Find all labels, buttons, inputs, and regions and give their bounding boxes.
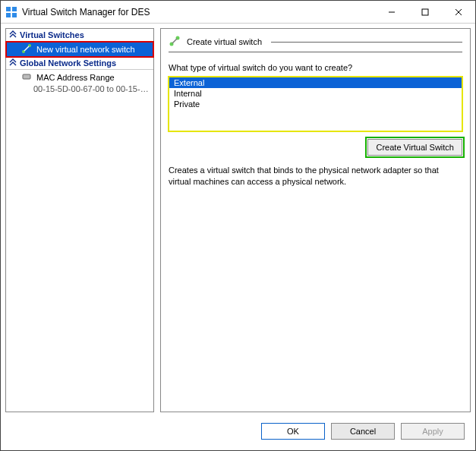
svg-line-14	[172, 39, 177, 43]
app-icon	[5, 6, 17, 18]
tree-item-label: MAC Address Range	[36, 73, 115, 82]
panes: Virtual Switches New virtual network swi…	[5, 28, 471, 412]
nic-icon	[21, 71, 32, 84]
svg-line-10	[24, 46, 29, 51]
svg-rect-5	[422, 9, 428, 15]
tree-section-label: Global Network Settings	[20, 58, 116, 68]
svg-rect-1	[12, 7, 17, 11]
create-row: Create Virtual Switch	[169, 139, 462, 156]
dialog-footer: OK Cancel Apply	[5, 417, 471, 446]
tree-item-new-virtual-switch[interactable]: New virtual network switch	[6, 42, 153, 57]
tree-section-global-network[interactable]: Global Network Settings	[6, 57, 153, 70]
svg-rect-2	[6, 13, 11, 17]
switch-type-private[interactable]: Private	[169, 99, 462, 109]
chevron-up-icon	[9, 58, 17, 68]
content-pane: Create virtual switch What type of virtu…	[160, 28, 471, 412]
tree-item-mac-range[interactable]: MAC Address Range	[6, 70, 153, 84]
titlebar: Virtual Switch Manager for DES	[1, 1, 475, 24]
minimize-button[interactable]	[375, 2, 408, 23]
create-virtual-switch-button[interactable]: Create Virtual Switch	[367, 139, 462, 156]
ok-button[interactable]: OK	[261, 423, 325, 440]
switch-type-external[interactable]: External	[169, 77, 462, 88]
heading-underline	[169, 52, 462, 52]
tree-section-virtual-switches[interactable]: Virtual Switches	[6, 29, 153, 42]
body: Virtual Switches New virtual network swi…	[1, 24, 475, 450]
mac-range-value: 00-15-5D-00-67-00 to 00-15-5D-0…	[6, 84, 153, 95]
close-button[interactable]	[442, 2, 475, 23]
switch-type-internal[interactable]: Internal	[169, 88, 462, 99]
content-heading: Create virtual switch	[187, 37, 262, 46]
svg-rect-3	[12, 13, 17, 17]
switch-type-description: Creates a virtual switch that binds to t…	[169, 165, 462, 188]
tree-pane: Virtual Switches New virtual network swi…	[5, 28, 154, 412]
tree-section-label: Virtual Switches	[20, 30, 84, 39]
switch-type-list[interactable]: External Internal Private	[169, 77, 462, 131]
content-heading-row: Create virtual switch	[169, 35, 462, 52]
window-root: Virtual Switch Manager for DES Virtual S…	[0, 0, 476, 451]
window-controls	[375, 2, 475, 23]
tree-item-label: New virtual network switch	[36, 45, 135, 54]
switch-icon	[21, 43, 32, 55]
maximize-button[interactable]	[408, 2, 442, 23]
heading-rule	[271, 42, 462, 43]
cancel-button[interactable]: Cancel	[331, 423, 395, 440]
svg-rect-11	[23, 74, 30, 79]
switch-type-prompt: What type of virtual switch do you want …	[169, 63, 462, 72]
svg-rect-0	[6, 7, 11, 11]
chevron-up-icon	[9, 30, 17, 39]
switch-icon	[169, 35, 181, 49]
window-title: Virtual Switch Manager for DES	[22, 7, 375, 17]
apply-button: Apply	[401, 423, 465, 440]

* * *

Problem requirements: The whole listing above must be set down again exactly, but without its images.

Solution below:
Find all labels, buttons, inputs, and regions and give their bounding boxes.
svg-line-14	[172, 39, 177, 43]
app-icon	[5, 6, 17, 18]
tree-item-label: MAC Address Range	[36, 73, 115, 82]
panes: Virtual Switches New virtual network swi…	[5, 28, 471, 412]
nic-icon	[21, 71, 32, 84]
svg-line-10	[24, 46, 29, 51]
svg-rect-5	[422, 9, 428, 15]
tree-section-label: Global Network Settings	[20, 58, 116, 68]
svg-rect-1	[12, 7, 17, 11]
create-row: Create Virtual Switch	[169, 139, 462, 156]
dialog-footer: OK Cancel Apply	[5, 417, 471, 446]
tree-item-new-virtual-switch[interactable]: New virtual network switch	[6, 42, 153, 57]
tree-section-global-network[interactable]: Global Network Settings	[6, 57, 153, 70]
svg-rect-2	[6, 13, 11, 17]
switch-type-private[interactable]: Private	[169, 99, 462, 109]
chevron-up-icon	[9, 58, 17, 68]
content-pane: Create virtual switch What type of virtu…	[160, 28, 471, 412]
tree-item-mac-range[interactable]: MAC Address Range	[6, 70, 153, 84]
titlebar: Virtual Switch Manager for DES	[1, 1, 475, 24]
minimize-button[interactable]	[375, 2, 408, 23]
create-virtual-switch-button[interactable]: Create Virtual Switch	[367, 139, 462, 156]
ok-button[interactable]: OK	[261, 423, 325, 440]
switch-type-external[interactable]: External	[169, 77, 462, 88]
heading-underline	[169, 52, 462, 52]
tree-section-virtual-switches[interactable]: Virtual Switches	[6, 29, 153, 42]
body: Virtual Switches New virtual network swi…	[1, 24, 475, 450]
mac-range-value: 00-15-5D-00-67-00 to 00-15-5D-0…	[6, 84, 153, 95]
close-button[interactable]	[442, 2, 475, 23]
switch-type-internal[interactable]: Internal	[169, 88, 462, 99]
content-heading: Create virtual switch	[187, 37, 262, 46]
svg-rect-3	[12, 13, 17, 17]
switch-type-description: Creates a virtual switch that binds to t…	[169, 165, 462, 188]
tree-pane: Virtual Switches New virtual network swi…	[5, 28, 154, 412]
tree-section-label: Virtual Switches	[20, 30, 84, 39]
switch-type-list[interactable]: External Internal Private	[169, 77, 462, 131]
content-heading-row: Create virtual switch	[169, 35, 462, 52]
window-root: Virtual Switch Manager for DES Virtual S…	[0, 0, 476, 451]
window-controls	[375, 2, 475, 23]
tree-item-label: New virtual network switch	[36, 45, 135, 54]
switch-icon	[21, 43, 32, 55]
maximize-button[interactable]	[408, 2, 442, 23]
heading-rule	[271, 42, 462, 43]
cancel-button[interactable]: Cancel	[331, 423, 395, 440]
svg-rect-11	[23, 74, 30, 79]
switch-type-prompt: What type of virtual switch do you want …	[169, 63, 462, 72]
svg-rect-0	[6, 7, 11, 11]
chevron-up-icon	[9, 30, 17, 39]
switch-icon	[169, 35, 181, 49]
window-title: Virtual Switch Manager for DES	[22, 7, 375, 17]
apply-button: Apply	[401, 423, 465, 440]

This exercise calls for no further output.